The three pathways we selected because of strong evidence of a link and sufficient evidence to provide numerical estimates were road traffic injury risk, air pollution and physical activity. Photos: Adam DiChiara, James Woodcock
These are estimated distance per person at baseline for London. Only 5 km by foot, and 2.9 km on bike per week.
This is a projection to 2030 in which there is a big uptake of lower emission motor vehicles but little change in travel patterns.
In this scenario there is a large fall in distance travelled by car and big increase in walking to 11 km per week and cycling to 24 km per week.

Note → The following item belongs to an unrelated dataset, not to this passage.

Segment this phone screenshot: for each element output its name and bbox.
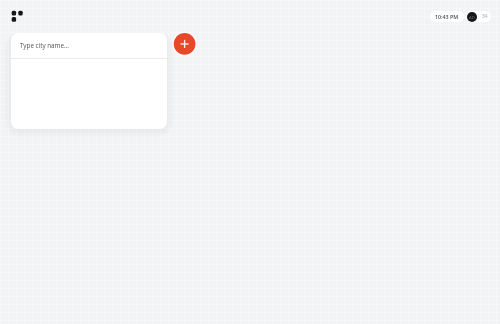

These are the per capita carbon dioxide emissions from transport from the different futures. BAU is business as usual with no mitigation measures.
The health impact was measured in DALYs (Disability Adjusted Life Years) which combines both years of life lost and years of healthy life lost from a disability. We found a much larger health benefit from increased active travel (7332 DALYs through combined changes in physical activity, air pollution and injury) than we found from lower carbon driving (changes in air pollution 160 DALYs). The benefit in the combined scenario (combining both more walking and cycling and lower carbon driving) found the largest benefit (7439 DALYs).
We found large health gains from reductions in heart disease and stroke and smaller benefits from less dementia and breast cancer. We found an increase in the number of road traffic fatalities.
Estimates for Delhi were based on less reliable evidence and were more uncertain than those for London.
At baseline travel patterns in Delhi are different from London, with less car use and more walking and cycling. People travel an average of 13 km by bike and 10 km on foot per week.
In a projection for 2030 there is a large increase in total travel including a large increase in car use and an increase in motor cycle and rail use. There is a fall in cycling and a small fall in walking.
In our active travel future there is no increase in car use but a large increase in cycling (33 km per person per week) and a smaller increase in walking (12 km per person per week).
These are the per capita carbon dioxide emissions from transport from the different futures. BAU is business as usual with no mitigation measures.
The health impact was measured in DALYs (Disability Adjusted Life Years) which combines both years of life lost and years of healthy life lost from a disability. We found a much larger health benefit from increased active travel (1696 DALYs through combined changes in physical activity, air pollution and injury) than we found from lower carbon driving (changes in air pollution 12516 DALYs). The benefit in the combined scenario (combining both more walking and cycling and lower carbon driving) found the largest benefit (12995 DALYs).
In Delhi as in London we found the biggest benefit from less heart disease (affected by both air pollution and physical activity) and stroke. But we also found fewer road traffic fatalities and important benefits from less diabetes and depression.